When Ahmed Lawan lost his presidential bid, he ran back to pressurise Bashir Machina to surrender his primary win and Machina refused. Lawan mobilised the whole apparatus of his party in a bid to take the ticket from Machina.

The APC subsequently submitted Lawan’s name as its senatorial candidate even though he did not participate in the primary.

Machina went to court alleging fraud. He started his litigation against Lawan alleging fraud (a crime) by way of “Originating Summons” instead of “Writ of Summons”.

And for that error which we call TECHNICALITY, the Supreme Court of Nigeria ignored the evidence, facts and common sense and gave the senatorial ticket to the person who did not participate in the primary against the person who did and won by the votes of his people.

A newspaper columnist, Mr Castro Ginigeme a lawyer and former Adjunct Law Professor in the United States of America had this to say concerning that judgement. He said and I quote him ” Increasingly, Nigeria’s courts have become courts of technicality rather than courts of justice. Technical legal rules are supposed to be made a guide to justice not a tool to thwart justice”.

In all these let us remind ourselves of this everlasting truism stated by Associate Justice Robert H. Jackson of the US Supreme Court who was the US Special Prosecutor at Nuremberg in 1945 who uttered these words “We are not final because we are infallible, but we are infallible only because we are final”.
What this means is that decisions of Tribunals or courts are given by human beings with flesh and blood and they are susceptible to human errors as the judges are not God.

However two countries in AFRICA have ignited the light of departure and stubbornly stuck to addressing the grievances of the petitioner without paying attention to excessive technicality, fear of the incumbent or undue consideration of political consequences of nullifying an improperly organised electoral process. The first country was Kenya followed subsequently and swiftly by Malawi. Kudos to African Bar Association as we have held our Annual Conferences in these two great countries, the last conference was in Malawi last year.


In August 2017, a highly contested election was held in Kenya: The incumbent president Uhuru Kenyatta won by a narrow majority against his opponent Raila Odinga.

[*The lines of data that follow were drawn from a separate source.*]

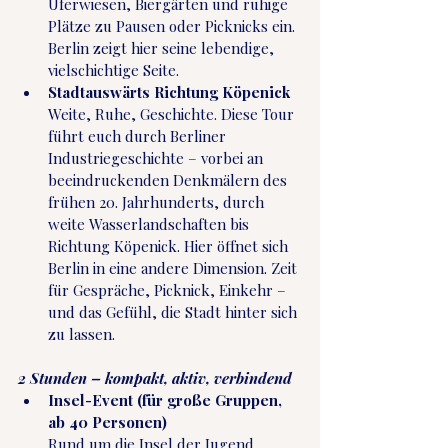
Uferwiesen, Biergärten und ruhige 
Plätze zu Pausen oder Picknicks ein. 
Berlin zeigt hier seine lebendige, 
vielschichtige Seite.
Stadtauswärts Richtung Köpenick
Weite, Ruhe, Geschichte. Diese Tour 
führt euch durch Berliner 
Industriegeschichte – vorbei an 
beeindruckenden Denkmälern des 
frühen 20. Jahrhunderts, durch 
weite Wasserlandschaften bis 
Richtung Köpenick. Hier öffnet sich 
Berlin in eine andere Dimension. Zeit 
für Gespräche, Picknick, Einkehr – 
und das Gefühl, die Stadt hinter sich 
zu lassen.
2 Stunden – kompakt, aktiv, verbindend
Insel-Event (für große Gruppen, 
ab 40 Personen)
Rund um die Insel der Jugend 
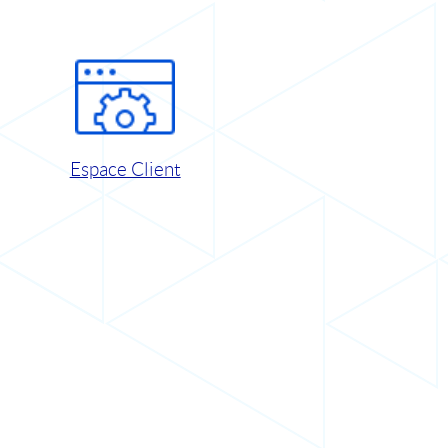
Espace Client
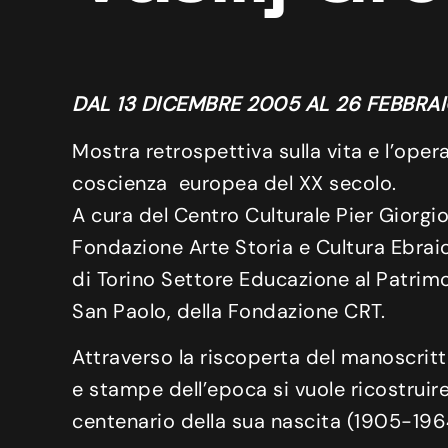
DAL 13 DICEMBRE 2005 AL 26 FEBBRA
Mostra retrospettiva sulla vita e l’oper
coscienza europea del XX secolo.
A cura del Centro Culturale Pier Giorgi
Fondazione Arte Storia e Cultura Ebraica,
di Torino Settore Educazione al Patrimo
San Paolo, della Fondazione CRT.
Attraverso la riscoperta del manoscrit
e stampe dell’epoca si vuole ricostruire 
centenario della sua nascita (1905-196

However, Odinga did not accept his loss and filed the presidential petition, which later became the first one to ever be successful on the entire continent and resulted in the nullification of the election. He was referring to the failure of the electoral commission (IEBC) to comply with the electoral law, as well as the quantity of discovered irregularities, such as missing security features on the ballot papers including serial numbers, official stamps and signatures.

Even though the Kenyan Court has been confronted with alleged ballot rigging cases before, this was the first time it ruled in favor of the petitioner in this historic judgement. The Supreme Court judges conclude the ruling with the following words “the illegalities and irregularities committed were of such a substantial nature that no Court properly applying its mind to the evidence and the law as well as the administrative arrangements put in place by IEBC can, in good conscience, declare that they do not matter, and that the will of the people was expressed nonetheless”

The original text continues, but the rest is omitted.